→ **Your assignment**:
Your job with the data below is to output exactly the lines from the one holding "Se aconseja una dosis de 1:25 a 1:100. De est" down to the one holding "Aclarar bien con agua a alta presión.", both included, and no others.
[Data excerpts]
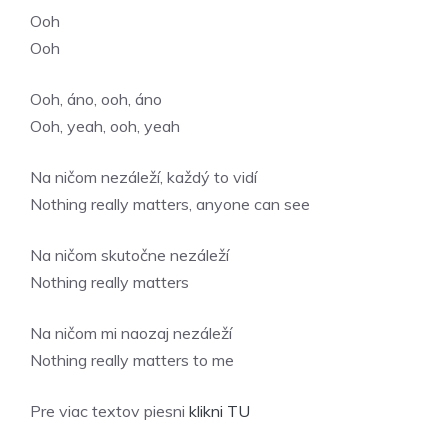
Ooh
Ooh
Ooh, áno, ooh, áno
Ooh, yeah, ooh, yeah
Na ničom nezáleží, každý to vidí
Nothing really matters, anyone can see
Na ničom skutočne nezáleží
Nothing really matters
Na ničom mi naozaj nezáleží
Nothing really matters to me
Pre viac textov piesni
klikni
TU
[/Data excerpts]
[Data excerpts]
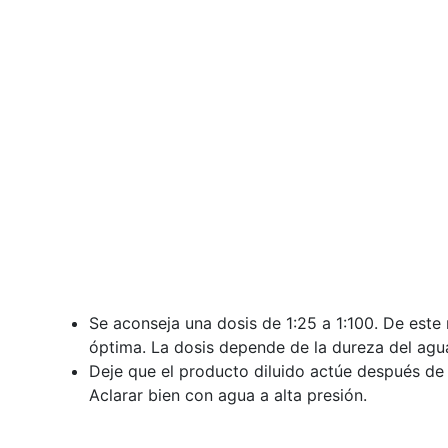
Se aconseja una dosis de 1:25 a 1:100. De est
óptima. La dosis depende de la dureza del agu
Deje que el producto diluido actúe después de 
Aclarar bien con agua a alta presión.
[/Data excerpts]
→ **Answer space**:
Se aconseja una dosis de 1:25 a 1:100. De est
óptima. La dosis depende de la dureza del agu
Deje que el producto diluido actúe después de 
Aclarar bien con agua a alta presión.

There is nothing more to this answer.